*WORK INSTRUCTION:* Among the lines of the records below, copy those that hold the word "abctext".

*THE INPUT:*
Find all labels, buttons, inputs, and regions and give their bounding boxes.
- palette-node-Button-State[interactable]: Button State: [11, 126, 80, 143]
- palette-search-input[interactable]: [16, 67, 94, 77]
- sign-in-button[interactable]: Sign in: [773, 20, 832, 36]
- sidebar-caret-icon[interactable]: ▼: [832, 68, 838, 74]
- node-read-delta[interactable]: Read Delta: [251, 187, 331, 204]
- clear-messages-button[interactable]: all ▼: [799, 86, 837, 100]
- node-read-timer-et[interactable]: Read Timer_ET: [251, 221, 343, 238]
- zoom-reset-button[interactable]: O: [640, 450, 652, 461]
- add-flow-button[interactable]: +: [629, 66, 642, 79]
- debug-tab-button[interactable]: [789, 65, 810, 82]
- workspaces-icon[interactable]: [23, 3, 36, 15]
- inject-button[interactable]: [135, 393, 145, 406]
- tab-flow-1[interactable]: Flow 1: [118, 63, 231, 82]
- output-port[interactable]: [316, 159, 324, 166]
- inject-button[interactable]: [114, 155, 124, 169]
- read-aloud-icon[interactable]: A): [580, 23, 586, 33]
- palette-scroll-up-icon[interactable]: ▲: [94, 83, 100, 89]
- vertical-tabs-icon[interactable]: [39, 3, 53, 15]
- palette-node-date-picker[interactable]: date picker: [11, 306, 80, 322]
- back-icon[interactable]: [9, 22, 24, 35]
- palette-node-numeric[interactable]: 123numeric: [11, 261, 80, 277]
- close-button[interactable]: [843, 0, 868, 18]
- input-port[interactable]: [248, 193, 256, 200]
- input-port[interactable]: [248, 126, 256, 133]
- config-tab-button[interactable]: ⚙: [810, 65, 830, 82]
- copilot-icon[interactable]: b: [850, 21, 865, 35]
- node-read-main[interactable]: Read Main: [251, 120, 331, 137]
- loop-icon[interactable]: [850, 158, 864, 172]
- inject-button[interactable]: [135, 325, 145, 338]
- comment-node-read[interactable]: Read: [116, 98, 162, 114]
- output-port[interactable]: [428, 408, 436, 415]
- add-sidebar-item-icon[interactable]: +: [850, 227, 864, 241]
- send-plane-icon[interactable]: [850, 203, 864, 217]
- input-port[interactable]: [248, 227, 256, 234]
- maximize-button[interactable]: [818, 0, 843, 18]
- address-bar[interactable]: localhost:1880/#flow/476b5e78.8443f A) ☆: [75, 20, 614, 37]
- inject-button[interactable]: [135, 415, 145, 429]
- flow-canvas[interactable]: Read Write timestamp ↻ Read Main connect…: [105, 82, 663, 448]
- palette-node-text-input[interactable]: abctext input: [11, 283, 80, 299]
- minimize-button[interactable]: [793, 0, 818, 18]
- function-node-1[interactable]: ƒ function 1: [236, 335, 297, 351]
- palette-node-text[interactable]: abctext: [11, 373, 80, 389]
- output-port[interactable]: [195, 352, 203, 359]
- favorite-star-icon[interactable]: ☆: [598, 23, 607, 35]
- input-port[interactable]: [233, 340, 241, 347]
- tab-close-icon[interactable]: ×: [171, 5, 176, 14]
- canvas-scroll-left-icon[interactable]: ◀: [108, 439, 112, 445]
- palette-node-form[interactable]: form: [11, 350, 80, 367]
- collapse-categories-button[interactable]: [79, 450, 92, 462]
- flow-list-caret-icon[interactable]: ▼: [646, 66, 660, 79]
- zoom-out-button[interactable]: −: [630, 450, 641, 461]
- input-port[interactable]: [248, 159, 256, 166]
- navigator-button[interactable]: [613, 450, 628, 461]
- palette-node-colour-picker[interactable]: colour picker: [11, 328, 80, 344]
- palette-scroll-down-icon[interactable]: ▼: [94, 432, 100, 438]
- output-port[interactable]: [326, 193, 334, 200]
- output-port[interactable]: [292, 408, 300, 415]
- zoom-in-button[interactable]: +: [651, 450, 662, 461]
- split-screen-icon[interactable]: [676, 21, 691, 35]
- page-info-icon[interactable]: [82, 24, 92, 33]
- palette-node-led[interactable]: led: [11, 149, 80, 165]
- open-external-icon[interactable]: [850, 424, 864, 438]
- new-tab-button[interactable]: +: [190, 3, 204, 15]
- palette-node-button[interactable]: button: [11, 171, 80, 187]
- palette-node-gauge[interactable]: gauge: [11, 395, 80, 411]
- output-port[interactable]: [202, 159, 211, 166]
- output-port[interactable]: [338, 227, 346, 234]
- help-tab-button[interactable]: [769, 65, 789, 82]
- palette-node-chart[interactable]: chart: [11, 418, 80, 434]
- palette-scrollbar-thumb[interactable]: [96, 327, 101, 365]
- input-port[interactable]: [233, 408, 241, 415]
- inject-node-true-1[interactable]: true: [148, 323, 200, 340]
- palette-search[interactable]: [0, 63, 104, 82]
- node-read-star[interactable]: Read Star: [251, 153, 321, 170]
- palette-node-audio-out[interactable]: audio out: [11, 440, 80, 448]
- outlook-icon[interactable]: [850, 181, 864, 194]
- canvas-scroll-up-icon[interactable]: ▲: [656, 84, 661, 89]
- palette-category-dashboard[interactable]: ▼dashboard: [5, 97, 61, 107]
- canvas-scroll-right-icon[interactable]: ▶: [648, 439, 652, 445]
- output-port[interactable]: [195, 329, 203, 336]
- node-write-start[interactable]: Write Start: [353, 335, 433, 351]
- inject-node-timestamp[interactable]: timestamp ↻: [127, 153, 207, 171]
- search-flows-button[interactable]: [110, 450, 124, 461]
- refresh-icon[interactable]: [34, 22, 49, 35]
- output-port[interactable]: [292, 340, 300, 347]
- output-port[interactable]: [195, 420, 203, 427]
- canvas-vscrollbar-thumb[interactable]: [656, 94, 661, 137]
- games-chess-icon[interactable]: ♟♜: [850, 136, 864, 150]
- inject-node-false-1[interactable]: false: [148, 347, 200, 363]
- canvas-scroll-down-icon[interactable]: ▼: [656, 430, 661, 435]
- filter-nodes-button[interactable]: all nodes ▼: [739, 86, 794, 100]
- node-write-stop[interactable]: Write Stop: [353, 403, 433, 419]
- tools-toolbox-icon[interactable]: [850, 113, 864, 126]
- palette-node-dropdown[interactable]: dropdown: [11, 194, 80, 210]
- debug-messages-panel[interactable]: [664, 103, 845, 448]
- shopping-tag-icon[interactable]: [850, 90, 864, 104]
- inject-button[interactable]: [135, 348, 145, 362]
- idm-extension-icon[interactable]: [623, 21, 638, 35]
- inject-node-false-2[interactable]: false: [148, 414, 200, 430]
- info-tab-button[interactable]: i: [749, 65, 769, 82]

*RESPONSE AREA:*
- palette-node-text-input[interactable]: abctext input: [11, 283, 80, 299]
- palette-node-text[interactable]: abctext: [11, 373, 80, 389]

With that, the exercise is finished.